Tips for Success with Access Assurance Suite

November 28, 2017

So you’re using Core Access Assurance Suite (AAS). Maybe you’ve been using it for a while and have a routine down – but there may be ways to make your experience with this program even better.

Every now and then it’s important to reassess the tools you are using to see how you can get more out of them. Today’s post is to share a few tips to help create a better user experience with the product through regular maintenance activities.

Let’s start with a tip regarding maintenance that we recommend. Just like the regular maintenance done for the car you drive, oil changes don’t occur while you are actually driving your car down the road. This just screams messy. The same goes for AAS. Be sure to stop the Access Assurance Suite Windows Services before installing and applying Windows updates on your application servers to avoid potential corruption in the OS layer – which may result in the need to reinstall Core Access Assurance Suite software. We offer PowerShell scripts for stopping and starting these services in the proper order in coordination with applying Windows updates.  The scripts are available in the Core Security Support community site.

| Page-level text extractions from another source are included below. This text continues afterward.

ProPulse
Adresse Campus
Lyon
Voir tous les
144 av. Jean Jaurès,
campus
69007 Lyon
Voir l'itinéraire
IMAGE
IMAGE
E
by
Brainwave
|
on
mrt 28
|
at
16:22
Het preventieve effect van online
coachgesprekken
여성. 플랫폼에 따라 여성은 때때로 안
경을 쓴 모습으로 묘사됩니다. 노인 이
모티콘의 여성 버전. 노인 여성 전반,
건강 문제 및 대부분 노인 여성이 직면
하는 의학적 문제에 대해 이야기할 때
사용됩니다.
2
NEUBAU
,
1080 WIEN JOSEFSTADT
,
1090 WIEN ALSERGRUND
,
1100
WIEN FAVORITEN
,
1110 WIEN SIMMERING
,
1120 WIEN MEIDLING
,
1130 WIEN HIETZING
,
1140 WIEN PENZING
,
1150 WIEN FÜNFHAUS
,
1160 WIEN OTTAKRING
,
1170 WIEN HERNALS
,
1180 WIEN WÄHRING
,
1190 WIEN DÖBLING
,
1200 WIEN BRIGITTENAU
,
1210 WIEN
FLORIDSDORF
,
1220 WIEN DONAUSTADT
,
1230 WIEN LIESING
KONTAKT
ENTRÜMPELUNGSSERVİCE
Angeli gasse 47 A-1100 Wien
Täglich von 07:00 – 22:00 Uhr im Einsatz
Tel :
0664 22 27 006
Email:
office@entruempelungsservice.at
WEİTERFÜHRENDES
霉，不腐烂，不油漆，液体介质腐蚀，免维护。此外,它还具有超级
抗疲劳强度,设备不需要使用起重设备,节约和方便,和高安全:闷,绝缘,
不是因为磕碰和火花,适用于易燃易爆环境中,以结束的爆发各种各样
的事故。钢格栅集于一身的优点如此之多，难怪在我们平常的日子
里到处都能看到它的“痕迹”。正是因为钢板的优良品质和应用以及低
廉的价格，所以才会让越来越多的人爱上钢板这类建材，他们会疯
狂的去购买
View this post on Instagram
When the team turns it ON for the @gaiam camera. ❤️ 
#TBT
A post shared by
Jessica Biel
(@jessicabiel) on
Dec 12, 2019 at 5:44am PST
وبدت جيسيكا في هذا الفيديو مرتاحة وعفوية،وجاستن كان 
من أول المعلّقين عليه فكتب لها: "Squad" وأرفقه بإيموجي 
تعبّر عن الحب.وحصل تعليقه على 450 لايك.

Another maintenance tip is to regularly archive your log files.  It’s recommended to archive the log files generated by AAS to keep them at a manageable size to ease your own investigation activities, as well as when working on a support case with our customer support staff. As mentioned above, the PowerShell script also has an option to archive the logs after stopping the services and before restarting them.  This script can help you coordinate stopping the services for Windows updates and for archiving log files at the same time. 

Our final tip is a maintenance task to help with database performance.  We encourage having your DBAs run Microsoft’s recommended Maintenance Plans on the Access Assurance Suite database. At a minimum, you or the DBA can regularly run the “sp_updatestats” stored procedure for gaining performance optimization for database activities.  We have seen that stored procedure help reduce the time for execution of identity mapping rules from hours to seconds.  An optimized database is a happy database.

Sometimes it’s not the biggest tip in the book that can help you improve your work with different software. Implementing simple fixes helps to create the momentum needed in order to continue to challenge and push for more out of the products you’re using. All of these are things you can start doing today, so see if with these tips implemented, you find yourself having more success when it comes to AAS.